Billy Bragg and the American singer-songwriter and producer Joe Henry certainly knew this when, guitars in hand, they boarded the Texas Eagle for a four-day, 2,700 mile rail odyssey in March this year, travelling from Chicago to Los Angeles. They stopped along the way to record a selection of railroad songs, in waiting rooms, ticket halls and at trackside, and the results – clatter, chatter and snatches of birdsong included – are collected here.
The album opens with a steady, call-and-response version of Rock Island Line – which in the hands of Lonnie Donegan kick-started the British skiffle boom, inspiring a young John Lennon among others, making a pretty convincing case that without these railroad songs, the shape of pop would look very different indeed.
The song was popularised decades before, though, by Lead Belly, who appears a few times down the tracklist: there’s The Midnight Special, a 1920s prison song whose train shines a light through the bars, and In The Pines, a sweeter, but no less haunting take on the same song given a new audience by Nirvana as Where Did You Sleep Last Night?, and one of the oldest songs here, dating back to the 1870s.
After the Mermaid Avenue project, setting unfinished Woody Guthrie songs to music by Wilco, and 2013’s Tooth & Nail – produced by Henry – it’s not surprising to hear Bragg steeped in Americana. But despite being American railroad songs, there are themes throughout which make them a natural fit for him.
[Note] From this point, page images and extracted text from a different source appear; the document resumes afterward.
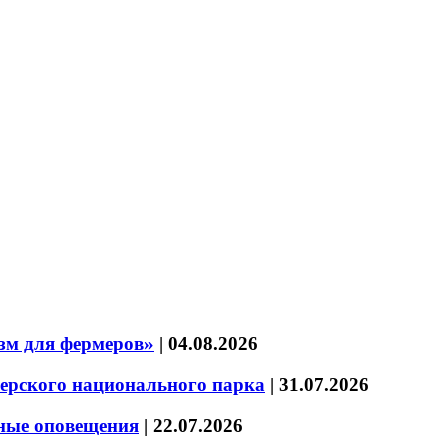
зм для фермеров»
|
04.08.2026
зерского национального парка
|
31.07.2026
нные оповещения
|
22.07.2026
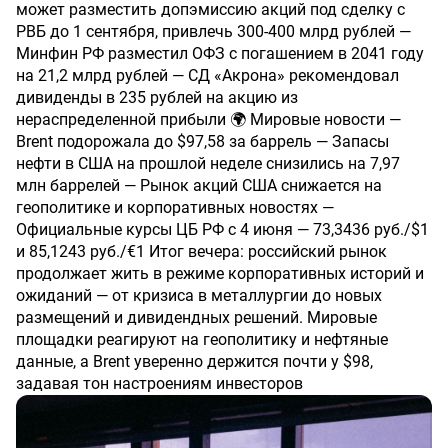
может разместить допэмиссию акций под сделку с
РВБ до 1 сентября, привлечь 300-400 млрд рублей —
Минфин РФ разместил ОФЗ с погашением в 2041 году
на 21,2 млрд рублей — СД «Акрона» рекомендовал
дивиденды в 235 рублей на акцию из
нераспределенной прибыли 🌍 Мировые новости —
Brent подорожала до $97,58 за баррель — Запасы
нефти в США на прошлой неделе снизились на 7,97
млн баррелей — Рынок акций США снижается на
геополитике и корпоративных новостях —
Официальные курсы ЦБ РФ с 4 июня — 73,3436 руб./$1
и 85,1243 руб./€1 Итог вечера: российский рынок
продолжает жить в режиме корпоративных историй и
ожиданий — от кризиса в металлургии до новых
размещений и дивидендных решений. Мировые
площадки реагируют на геополитику и нефтяные
данные, а Brent уверенно держится почти у $98,
задавая тон настроениям инвесторов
The heartbreaking The L&N Don’t Stop Here Anymore, played on the staircase at Chicago Union, talks about the closure of the mines which ended the Louisville & Nashville Railroad’s service to a Kentucky coal mining town. Or there’s John Henry and Railroad Bill, one a hero of the labour movement – the man who took on the steam hammer and won – and the other an outlaw seen by some as the Alabama Robin Hood. And for Bragg the romantic, some of whose finest songs are love songs, there’s John Hartford‘s Gentle On My Mind, whose itinerant central figure is echoed in Goebel Reeves‘ Hobo’s Lullaby, Guthrie’s favourite song.
Always impassioned, an amiable blunt instrument – “in a perfect world, we’d all sing in tune”, according to 1988’s Waiting For The Great Leap Forwards – latterly, Bragg’s voice has deepened, softened perhaps, becoming richer and warmer, with a transatlantic accent here which suits the material but isn’t so pronounced as to sound odd coming from the throat which bellowed A New England.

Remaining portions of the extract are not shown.